Statistics Canada's National Cannabis Survey (NCS) results for 2019Q3 were released today.  The NCS monitors cannabis consumption and related behaviours, with results available for every province. 

Statistics Canada cautions that these results have some data limitations:  "The information in this release is self-reported and has not been validated. Social desirability and fear of punishment, both of which are potential sources of bias, may be especially relevant to this analysis. Changes over time in respondents' willingness to admit drug use may be influencing the statistics but remains difficult to measure.  Small sample sizes for some analyses may also have reduced the ability to reach statistical significance." 

In 2019Q3, 17.1 per cent of Canadians aged 15+ (nearly 5.2 million) reported using cannabis in the last three months, measured from mid-August to mid-September.  National cannabis use is up compared with 2018Q3, which was prior to legalization. Prevalence of cannabis use was significantly above the national average for all four Atlantic Provinces, with the greatest prevalence in Nova Scotia: 32.8 per cent.  Prevalence of cannabis use in Quebec remains lower than the national average (11.5 per cent).

With a limited sample size for the NCS, there are confidence intervals around point estimates of usage.  The point estimate of cannabis use is 17.1 per cent for Canada, but confidence intervals (a range over which 95 per cent of estimates would fall using different sample populations) ranges from 15.7 to 18.6 per cent.  

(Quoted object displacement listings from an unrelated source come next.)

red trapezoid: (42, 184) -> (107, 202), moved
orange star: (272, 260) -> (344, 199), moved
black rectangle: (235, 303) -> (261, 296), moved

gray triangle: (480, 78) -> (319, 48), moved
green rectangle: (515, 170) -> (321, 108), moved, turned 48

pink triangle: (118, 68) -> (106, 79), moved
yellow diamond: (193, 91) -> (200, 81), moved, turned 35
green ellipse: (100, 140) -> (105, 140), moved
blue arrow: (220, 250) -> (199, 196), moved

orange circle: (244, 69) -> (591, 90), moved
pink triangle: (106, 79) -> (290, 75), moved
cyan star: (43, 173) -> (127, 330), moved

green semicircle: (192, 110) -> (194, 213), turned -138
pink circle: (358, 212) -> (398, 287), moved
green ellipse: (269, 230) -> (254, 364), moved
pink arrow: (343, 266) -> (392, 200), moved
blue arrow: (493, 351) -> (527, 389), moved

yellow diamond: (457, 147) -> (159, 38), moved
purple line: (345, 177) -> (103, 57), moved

Nova Scotia's self-reported cannabis usage in 2019Q3 (32.8 per cent) has a confidence interval ranging from 27.2 to 38.9 per cent.  Smaller provinces with smaller sample sizes have wider confidence intervals.

Nova Scotia's prevalence rate of 32.8 per cent represents 260,600 cannabis users in 2019Q3.  After remaining stable for much of 2018 (before legalization) and falling early this year, Nova Scotia's cannabis use has increased in the second and third quarters of 2019. 

At a national level (combining Q2 and Q3 results), Statistics Canada reports that cannabis use is significantly higher for those aged 15-24 (26 per cent) and lower for those aged 65 and older (7 per cent).  However, cannabis consumption is growing more rapidly for seniors than for other age cohorts, though their use is less frequent and more commonly attributed to medical (52 per cent report exclusive medical use with or without a medical document) rather than non-medical reasons. 

Seniors are also the least likely to report acquiring cannabis from an illegal supplier at 23 per cent.  This is lower than the 52 per cent illegal source cannabis for those aged 15-24, 43 per cent for those aged 25-44 and 39 per cent for those aged 45-64.  Overall, sourcing cannabis from legal sources was up to 53 per cent of users in Q2 and Q3 of 2019; this is up from 23 per cent in the same period of 2018, prior to legalization.  Users reporting acquisition of cannabis from illegal sources were down, including illegal dealers (down 10 percentage points to 42 per cent) and friends and family (down 10 percentage points to 39 per cent).  Growing cannabis was reported as a source by 8 per cent of users.